With De Dietrich
Home made bao buns are fluffy, delicious and perfect paired with a crunchy spicy filling, so today I'm sharing a recipe I've tried to make as simple as possible.
I'm working with De Dietrich on this recipe to show off the fancy steam oven settings that make steaming food incredibly easy. It's as easy as filling the little water drawer and letting the oven do the work. With a controlled temperature inside, there is no worry of loosing heat and ending up with flat and soggy food.
*note, the oven was gifted in partnership of recipe development*
Ingredients
dry
3 cups plain flour 480g
1 ½ tbsp caster sugar 20g
½ tsp salt
1 tsp sachet fast yeast
1 tsp baking powder
wet
1/2 cup oat milk room temperature
1/2 cup +1 tbsp water luke warm
cauliflower filling
1 head of cauliflower cut into small bite size florettes
½ cup plain flower
1/2 tsp garlic powder
¼ tsp salt
1 tsp good quality 5 spice mix
½ tsp chilli flakes
1 tsp sesame seeds
¼ cup oat milk
Method
for the bao
In a large mixing bowl, add all of the dry ingredients, and mix together
Add the luke warm water and luke warm oat milk (it's crucial the liquid is room temperature so it reacts with the yeast)
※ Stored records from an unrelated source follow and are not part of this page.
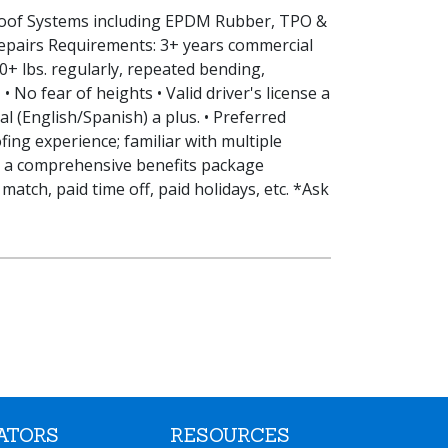
 Roof Systems including EPDM Rubber, TPO &
epairs Requirements: 3+ years commercial
50+ lbs. regularly, repeated bending,
• No fear of heights • Valid driver's license a
l (English/Spanish) a plus. • Preferred
fing experience; familiar with multiple
s a comprehensive benefits package
match, paid time off, paid holidays, etc. *Ask
ATORS
RESOURCES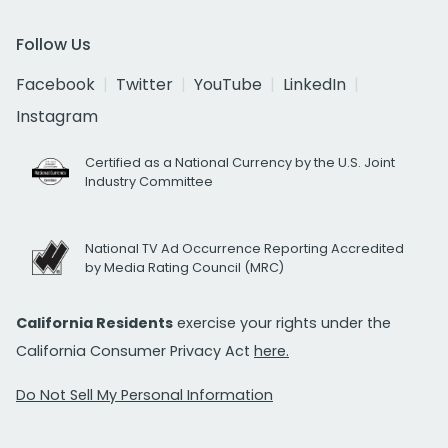
Follow Us
Facebook
Twitter
YouTube
LinkedIn
Instagram
Certified as a National Currency by the U.S. Joint
Industry Committee
National TV Ad Occurrence Reporting Accredited
by Media Rating Council (MRC)
California Residents
exercise your rights under the
California Consumer Privacy Act
here.
Do Not Sell My Personal Information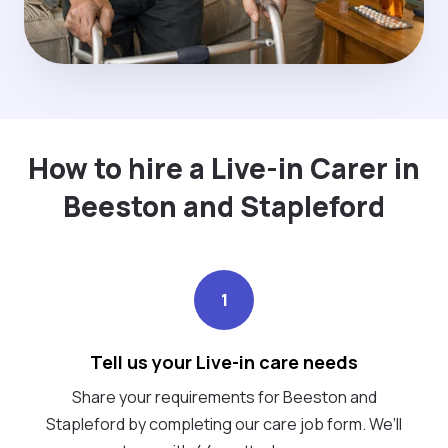
How to hire a Live-in Carer in
Beeston and Stapleford
1
Tell us your Live-in care needs
Share your requirements for Beeston and
Stapleford by completing our care job form. We’ll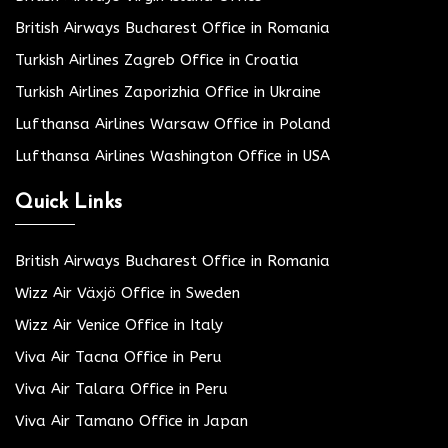
British Airways Bucharest Office in Romania
Turkish Airlines Zagreb Office in Croatia
Turkish Airlines Zaporizhia Office in Ukraine
Lufthansa Airlines Warsaw Office in Poland
Lufthansa Airlines Washington Office in USA
Quick Links
British Airways Bucharest Office in Romania
Wizz Air Växjö Office in Sweden
Wizz Air Venice Office in Italy
Viva Air Tacna Office in Peru
Viva Air Talara Office in Peru
Viva Air Tamano Office in Japan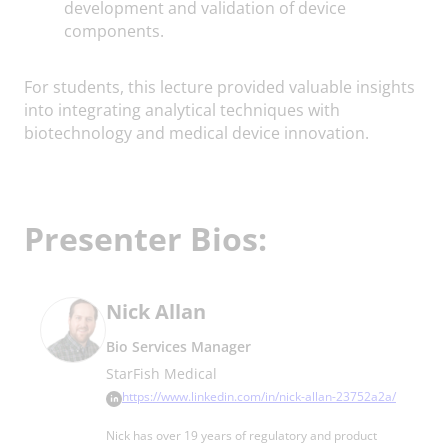
development and validation of device
components.
For students, this lecture provided valuable insights
into integrating analytical techniques with
biotechnology and medical device innovation.
Presenter Bios:
Nick Allan
Bio Services Manager
StarFish Medical
https://www.linkedin.com/in/nick-allan-23752a2a/
Nick has over 19 years of regulatory and product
Mix together with your hands and bring together to form a dough, then knead for 8-10 minutes, a light bit of exercise for you
Once the texture of the dough is springy, pop it back in the bowl with a little oil to help remove it, cover with a tea towel and leave in a warm place for 1 hour
Once the dough has doubled in size (if it's cold you may need to leave it up to 2 hours) knock back the dough and roll into a fat sausage shape
Slice the roll into 8-10 equal portions then lightly flour the surface and a rolling pin
Make each of the pieces into a rough ball and roll into an oval shape, around 2cm thick, then add a drop of sesame oil and fold in half (the sesame oil helps it not stick)
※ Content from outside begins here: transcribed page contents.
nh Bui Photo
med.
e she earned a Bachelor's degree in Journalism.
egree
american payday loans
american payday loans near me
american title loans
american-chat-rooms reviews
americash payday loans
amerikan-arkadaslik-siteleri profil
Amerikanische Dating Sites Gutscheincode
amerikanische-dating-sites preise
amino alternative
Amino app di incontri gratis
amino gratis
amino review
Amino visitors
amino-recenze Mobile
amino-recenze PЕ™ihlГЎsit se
Repeat until all of the dough is folded then pop on a baking tray, cover with a tea towel and leave for the final prove for a further 30 minutes
for the cauliflower
Preheat the oven to 180ºC
Mix all of the ingredients together in a mixing bowl, then add the cauliflower florettes and make sure each bite is completely covered
Place onto a baking tray and bake for 30-40 minutes until nice and crispy
steaming the bao
Using the steam setting on the oven, set it for 12 minutes - you will be prompted to fill the water draw until full to ensure enough to steam
Once ready, pop the bao in the oven and allow to steam for the full 12 minutes until beautiful and fluffy
After they're steamed, prep some crunchy veg to fill the bao then add the piping hot crispy cauliflower wings
Top with sriracha, chopped nuts and sesame seeds and enjoy!